Effort Levels

XLA provides options to control the amount of effort the compiler will expend to

  • optimize for runtime performance, and
  • make the program "fit in memory" (which has a platform-dependent meaning)

Optimization Level

Similar to the -O flags in gcc or clang, this field allows the user to influence how much work the compiler does in optimizing for execution time. It can be set via the optimization_level field of the ExecutableBuildOptionsProto message, or the optimization_level field of the ExecutionOptions message.

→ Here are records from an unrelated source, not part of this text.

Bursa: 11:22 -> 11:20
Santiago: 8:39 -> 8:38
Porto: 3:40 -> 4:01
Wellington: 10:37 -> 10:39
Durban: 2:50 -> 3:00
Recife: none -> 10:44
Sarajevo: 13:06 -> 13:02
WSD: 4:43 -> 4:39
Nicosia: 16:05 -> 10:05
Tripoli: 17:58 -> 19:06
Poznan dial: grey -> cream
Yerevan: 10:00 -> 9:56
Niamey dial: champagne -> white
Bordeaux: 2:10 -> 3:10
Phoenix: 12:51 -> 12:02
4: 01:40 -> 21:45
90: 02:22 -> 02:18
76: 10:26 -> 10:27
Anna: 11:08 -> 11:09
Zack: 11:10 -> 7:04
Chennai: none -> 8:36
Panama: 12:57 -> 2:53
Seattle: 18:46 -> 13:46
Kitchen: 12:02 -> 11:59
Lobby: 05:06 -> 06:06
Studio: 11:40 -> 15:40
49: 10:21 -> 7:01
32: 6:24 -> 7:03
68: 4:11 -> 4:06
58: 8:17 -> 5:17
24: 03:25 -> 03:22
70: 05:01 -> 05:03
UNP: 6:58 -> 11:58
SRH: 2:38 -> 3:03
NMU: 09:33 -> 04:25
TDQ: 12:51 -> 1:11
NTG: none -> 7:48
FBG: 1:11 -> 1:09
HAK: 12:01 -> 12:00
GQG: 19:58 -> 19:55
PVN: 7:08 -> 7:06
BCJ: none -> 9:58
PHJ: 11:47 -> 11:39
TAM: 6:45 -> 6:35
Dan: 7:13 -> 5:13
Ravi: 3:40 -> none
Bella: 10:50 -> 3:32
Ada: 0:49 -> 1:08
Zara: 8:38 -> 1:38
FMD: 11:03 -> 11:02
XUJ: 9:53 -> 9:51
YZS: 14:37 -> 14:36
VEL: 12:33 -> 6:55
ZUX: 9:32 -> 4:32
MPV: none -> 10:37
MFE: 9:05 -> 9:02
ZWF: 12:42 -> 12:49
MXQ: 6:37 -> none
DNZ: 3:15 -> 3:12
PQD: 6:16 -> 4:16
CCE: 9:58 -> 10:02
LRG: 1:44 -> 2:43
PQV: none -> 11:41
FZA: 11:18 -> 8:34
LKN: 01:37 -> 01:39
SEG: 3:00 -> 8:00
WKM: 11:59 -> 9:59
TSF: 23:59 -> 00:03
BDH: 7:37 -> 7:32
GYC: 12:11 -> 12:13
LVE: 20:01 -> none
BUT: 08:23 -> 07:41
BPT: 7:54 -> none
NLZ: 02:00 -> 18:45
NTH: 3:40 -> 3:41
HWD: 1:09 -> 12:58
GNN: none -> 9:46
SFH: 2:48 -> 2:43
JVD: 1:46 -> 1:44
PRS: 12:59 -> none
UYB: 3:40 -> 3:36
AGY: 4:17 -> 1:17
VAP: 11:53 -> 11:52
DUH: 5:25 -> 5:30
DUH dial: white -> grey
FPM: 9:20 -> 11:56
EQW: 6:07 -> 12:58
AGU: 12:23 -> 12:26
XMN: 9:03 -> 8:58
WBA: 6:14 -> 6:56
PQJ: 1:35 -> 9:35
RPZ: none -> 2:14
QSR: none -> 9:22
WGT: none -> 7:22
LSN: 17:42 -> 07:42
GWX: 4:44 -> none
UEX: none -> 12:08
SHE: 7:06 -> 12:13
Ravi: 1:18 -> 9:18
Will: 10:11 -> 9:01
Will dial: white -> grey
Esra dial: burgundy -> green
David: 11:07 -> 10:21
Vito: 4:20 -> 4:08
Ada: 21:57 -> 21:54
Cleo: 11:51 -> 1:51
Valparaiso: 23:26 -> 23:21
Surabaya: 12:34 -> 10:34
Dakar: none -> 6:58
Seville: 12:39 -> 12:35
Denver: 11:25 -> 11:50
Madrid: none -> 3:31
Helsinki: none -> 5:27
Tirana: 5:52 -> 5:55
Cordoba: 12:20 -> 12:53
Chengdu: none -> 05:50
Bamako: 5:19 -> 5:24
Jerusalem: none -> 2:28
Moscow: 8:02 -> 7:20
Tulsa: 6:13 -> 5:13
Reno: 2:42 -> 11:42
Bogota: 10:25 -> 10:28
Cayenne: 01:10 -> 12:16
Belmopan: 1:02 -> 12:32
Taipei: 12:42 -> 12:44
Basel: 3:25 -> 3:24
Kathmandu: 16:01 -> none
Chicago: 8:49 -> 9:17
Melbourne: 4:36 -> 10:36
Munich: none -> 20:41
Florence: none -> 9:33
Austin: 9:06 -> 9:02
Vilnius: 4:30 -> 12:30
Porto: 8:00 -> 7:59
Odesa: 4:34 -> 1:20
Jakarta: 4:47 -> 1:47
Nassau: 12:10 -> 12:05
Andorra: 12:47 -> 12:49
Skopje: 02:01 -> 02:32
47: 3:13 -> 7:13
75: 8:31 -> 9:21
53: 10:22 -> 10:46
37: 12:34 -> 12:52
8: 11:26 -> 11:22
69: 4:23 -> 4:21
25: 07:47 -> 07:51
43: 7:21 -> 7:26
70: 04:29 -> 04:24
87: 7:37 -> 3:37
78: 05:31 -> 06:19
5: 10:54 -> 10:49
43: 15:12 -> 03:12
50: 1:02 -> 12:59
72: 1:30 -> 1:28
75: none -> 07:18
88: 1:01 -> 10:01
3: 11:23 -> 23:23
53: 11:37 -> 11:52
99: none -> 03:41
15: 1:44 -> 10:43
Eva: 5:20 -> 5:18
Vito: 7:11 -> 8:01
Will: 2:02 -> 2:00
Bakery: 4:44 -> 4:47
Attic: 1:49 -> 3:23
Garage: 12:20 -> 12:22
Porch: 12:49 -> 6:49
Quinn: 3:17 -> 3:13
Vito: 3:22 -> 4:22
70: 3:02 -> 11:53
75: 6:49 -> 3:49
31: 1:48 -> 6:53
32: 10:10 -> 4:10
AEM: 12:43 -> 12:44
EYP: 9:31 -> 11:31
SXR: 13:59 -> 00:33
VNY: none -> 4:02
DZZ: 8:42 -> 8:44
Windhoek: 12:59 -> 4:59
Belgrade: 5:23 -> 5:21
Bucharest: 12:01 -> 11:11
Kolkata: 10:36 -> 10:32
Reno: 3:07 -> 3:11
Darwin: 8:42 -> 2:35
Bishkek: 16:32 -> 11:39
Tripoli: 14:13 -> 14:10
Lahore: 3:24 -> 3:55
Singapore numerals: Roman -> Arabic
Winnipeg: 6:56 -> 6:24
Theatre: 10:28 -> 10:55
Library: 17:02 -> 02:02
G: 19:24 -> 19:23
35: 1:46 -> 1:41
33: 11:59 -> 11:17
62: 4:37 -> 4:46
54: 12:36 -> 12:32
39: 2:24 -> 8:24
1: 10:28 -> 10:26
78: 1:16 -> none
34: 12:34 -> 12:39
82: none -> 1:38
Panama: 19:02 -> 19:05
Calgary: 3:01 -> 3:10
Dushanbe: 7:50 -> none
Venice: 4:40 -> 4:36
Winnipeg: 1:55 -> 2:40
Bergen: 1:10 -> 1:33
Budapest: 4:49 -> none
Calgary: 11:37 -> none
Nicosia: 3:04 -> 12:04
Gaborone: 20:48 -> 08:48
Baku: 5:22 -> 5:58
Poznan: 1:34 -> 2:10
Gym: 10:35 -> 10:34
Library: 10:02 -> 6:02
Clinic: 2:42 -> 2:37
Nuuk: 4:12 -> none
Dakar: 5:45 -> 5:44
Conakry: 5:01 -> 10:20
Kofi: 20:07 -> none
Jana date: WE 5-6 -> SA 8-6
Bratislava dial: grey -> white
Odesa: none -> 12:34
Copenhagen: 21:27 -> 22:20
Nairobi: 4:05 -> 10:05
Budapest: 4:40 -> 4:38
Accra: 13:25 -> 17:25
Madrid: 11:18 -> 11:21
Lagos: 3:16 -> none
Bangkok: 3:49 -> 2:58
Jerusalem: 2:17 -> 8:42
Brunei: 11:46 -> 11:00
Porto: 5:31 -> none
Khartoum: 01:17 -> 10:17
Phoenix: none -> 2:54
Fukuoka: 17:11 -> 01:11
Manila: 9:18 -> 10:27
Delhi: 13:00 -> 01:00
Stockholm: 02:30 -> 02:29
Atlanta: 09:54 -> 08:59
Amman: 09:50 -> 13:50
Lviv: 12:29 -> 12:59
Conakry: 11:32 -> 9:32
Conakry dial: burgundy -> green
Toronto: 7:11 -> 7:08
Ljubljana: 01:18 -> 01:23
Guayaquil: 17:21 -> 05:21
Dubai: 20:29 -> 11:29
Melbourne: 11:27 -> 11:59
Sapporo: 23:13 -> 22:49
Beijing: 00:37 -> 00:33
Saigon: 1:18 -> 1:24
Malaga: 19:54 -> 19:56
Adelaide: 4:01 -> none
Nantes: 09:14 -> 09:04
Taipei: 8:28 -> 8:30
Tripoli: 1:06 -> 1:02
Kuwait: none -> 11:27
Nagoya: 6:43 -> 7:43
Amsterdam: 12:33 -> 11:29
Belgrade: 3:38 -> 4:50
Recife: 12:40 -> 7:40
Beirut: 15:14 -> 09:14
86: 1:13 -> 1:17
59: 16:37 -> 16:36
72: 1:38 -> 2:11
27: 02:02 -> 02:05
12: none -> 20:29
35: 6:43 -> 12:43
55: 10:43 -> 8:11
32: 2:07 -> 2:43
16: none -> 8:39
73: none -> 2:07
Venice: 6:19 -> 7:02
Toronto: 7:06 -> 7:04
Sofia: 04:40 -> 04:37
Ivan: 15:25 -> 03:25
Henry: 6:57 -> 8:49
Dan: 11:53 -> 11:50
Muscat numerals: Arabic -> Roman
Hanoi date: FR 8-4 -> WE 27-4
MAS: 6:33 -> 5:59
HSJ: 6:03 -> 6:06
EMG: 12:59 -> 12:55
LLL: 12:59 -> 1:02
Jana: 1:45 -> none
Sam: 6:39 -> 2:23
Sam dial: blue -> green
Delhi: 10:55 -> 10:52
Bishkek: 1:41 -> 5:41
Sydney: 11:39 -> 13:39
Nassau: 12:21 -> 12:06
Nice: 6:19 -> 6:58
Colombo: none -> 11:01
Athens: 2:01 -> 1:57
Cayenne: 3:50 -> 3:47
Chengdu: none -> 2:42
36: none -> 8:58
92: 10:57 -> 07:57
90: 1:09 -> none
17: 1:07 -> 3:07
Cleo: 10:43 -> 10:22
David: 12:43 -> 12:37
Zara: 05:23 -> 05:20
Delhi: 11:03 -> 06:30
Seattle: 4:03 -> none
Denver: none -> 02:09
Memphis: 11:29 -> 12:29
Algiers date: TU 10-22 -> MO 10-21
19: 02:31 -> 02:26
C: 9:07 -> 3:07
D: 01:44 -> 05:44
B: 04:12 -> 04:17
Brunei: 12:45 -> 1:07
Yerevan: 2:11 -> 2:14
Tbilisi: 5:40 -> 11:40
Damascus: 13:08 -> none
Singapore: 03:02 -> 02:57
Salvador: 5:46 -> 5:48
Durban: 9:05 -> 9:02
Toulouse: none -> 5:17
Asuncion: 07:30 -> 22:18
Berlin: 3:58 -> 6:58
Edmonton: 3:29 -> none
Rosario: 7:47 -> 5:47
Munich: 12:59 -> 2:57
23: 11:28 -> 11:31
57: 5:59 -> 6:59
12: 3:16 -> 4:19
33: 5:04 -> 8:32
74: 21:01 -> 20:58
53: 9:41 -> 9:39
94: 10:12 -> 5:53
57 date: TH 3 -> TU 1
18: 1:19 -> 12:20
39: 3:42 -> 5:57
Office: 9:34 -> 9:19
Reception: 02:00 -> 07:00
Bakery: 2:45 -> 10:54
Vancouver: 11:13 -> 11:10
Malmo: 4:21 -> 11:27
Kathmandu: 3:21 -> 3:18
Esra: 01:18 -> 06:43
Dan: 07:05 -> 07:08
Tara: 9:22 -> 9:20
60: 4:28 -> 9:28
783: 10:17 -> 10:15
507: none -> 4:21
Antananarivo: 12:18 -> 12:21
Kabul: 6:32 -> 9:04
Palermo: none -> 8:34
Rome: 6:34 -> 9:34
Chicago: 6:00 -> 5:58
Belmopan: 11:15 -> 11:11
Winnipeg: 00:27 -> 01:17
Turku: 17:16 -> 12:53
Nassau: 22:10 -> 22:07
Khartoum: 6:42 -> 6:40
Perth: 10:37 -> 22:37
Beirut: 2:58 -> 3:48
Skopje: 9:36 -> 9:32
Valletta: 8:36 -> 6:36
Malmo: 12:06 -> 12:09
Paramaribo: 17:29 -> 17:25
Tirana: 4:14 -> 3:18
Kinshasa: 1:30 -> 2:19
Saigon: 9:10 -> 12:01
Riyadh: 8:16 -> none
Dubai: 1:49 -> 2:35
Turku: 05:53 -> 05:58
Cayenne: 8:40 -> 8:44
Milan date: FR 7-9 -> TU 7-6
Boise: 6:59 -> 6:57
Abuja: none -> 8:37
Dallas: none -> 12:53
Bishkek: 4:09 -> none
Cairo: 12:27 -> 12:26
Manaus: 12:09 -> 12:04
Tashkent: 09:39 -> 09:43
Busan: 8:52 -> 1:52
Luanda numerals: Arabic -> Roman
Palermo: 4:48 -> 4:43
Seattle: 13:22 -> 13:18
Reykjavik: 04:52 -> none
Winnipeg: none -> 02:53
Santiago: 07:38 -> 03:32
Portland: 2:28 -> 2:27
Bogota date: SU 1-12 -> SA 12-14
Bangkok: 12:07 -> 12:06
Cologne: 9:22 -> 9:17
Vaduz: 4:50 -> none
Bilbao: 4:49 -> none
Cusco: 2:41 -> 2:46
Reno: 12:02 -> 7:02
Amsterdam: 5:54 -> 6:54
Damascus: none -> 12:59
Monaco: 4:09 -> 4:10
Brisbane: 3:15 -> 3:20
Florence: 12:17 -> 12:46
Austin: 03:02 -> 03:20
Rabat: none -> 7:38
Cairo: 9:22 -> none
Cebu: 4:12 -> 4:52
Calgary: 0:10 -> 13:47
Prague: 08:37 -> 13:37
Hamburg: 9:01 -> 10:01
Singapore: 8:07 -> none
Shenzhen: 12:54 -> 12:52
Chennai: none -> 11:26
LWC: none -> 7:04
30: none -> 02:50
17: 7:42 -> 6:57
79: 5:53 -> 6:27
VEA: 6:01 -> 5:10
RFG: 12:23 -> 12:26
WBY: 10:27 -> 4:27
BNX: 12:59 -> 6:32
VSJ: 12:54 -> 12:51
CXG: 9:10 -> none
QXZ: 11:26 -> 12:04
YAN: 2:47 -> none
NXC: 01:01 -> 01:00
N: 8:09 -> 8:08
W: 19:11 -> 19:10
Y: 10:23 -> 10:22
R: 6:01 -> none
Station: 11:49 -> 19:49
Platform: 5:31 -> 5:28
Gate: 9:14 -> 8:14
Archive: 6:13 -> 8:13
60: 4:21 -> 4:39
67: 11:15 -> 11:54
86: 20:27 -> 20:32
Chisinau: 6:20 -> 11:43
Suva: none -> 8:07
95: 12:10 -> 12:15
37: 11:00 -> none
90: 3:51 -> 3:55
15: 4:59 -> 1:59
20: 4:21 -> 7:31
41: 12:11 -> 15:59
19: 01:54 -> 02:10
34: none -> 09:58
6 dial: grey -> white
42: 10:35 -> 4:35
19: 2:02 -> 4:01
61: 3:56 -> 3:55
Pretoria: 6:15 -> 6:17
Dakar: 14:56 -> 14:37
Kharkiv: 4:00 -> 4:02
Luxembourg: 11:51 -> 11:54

Lower optimization levels will cause various HLO passes to behave differently, typically doing less work, or may disable certain HLO passes entirely. The optimization level may also influence the compiler backend, such that the exact effect of this field has a dependence on the target platform. However, as a general guideline, the following table describes the expected overall effect of each value:

Level Use Case
EFFORT_O0 Fastest compilation, slowest runtime
EFFORT_O1 Faster compilation with reasonable runtime
EFFORT_O2 Strongly prioritize runtime (suitable default for production workloads)
EFFORT_O3 Expensive or experimental optimizations

Use in XLA:GPU

In XLA:GPU, there are several passes that we disable by default because they significantly increase compilation time by increasing the HLO size. For convenience, we consolidate them under the optimization level option, such that setting optimization_level to O1 or above will lead to the following behavior:

  • Collectives commonly used for data-parallel communication will be pipelined. This behavior can also be steered more granularly by enabling individual flags.
    • xla_gpu_enable_pipelined_all_gather
    • xla_gpu_enable_pipelined_all_reduce
    • xla_gpu_enable_pipelined_reduce_scatter
  • Unrolling while loops by a factor of two. Breaks down the loop-barrier potentially leading to a better compute-communication overlap and less copies.
    • xla_gpu_enable_while_loop_double_buffering
  • Latency Hiding Scheduler will do most of the work to hide the communication latency.
    • xla_gpu_enable_latency_hiding_scheduler
  • To maximize networking bandwidth, combiner passes will combine pipelined collectives to the maximum available memory. The optimization does not kick in if the loop is already unrolled in the input HLO.

Memory Fitting Level

Another effort level option controls the degree to which the compiler will attempt to make the resulting program "fit in memory", where "fit" and "memory" have backend-dependent meanings (for example, in XLA:TPU, this option controls the degree to which the compiler works to keep the TPU's high-bandwidth memory (HBM) usage below the HBM capacity). It can be set via the memory_fitting_level field of the ExecutableBuildOptionsProto message, or the memory_fitting_level field of the ExecutionOptions message.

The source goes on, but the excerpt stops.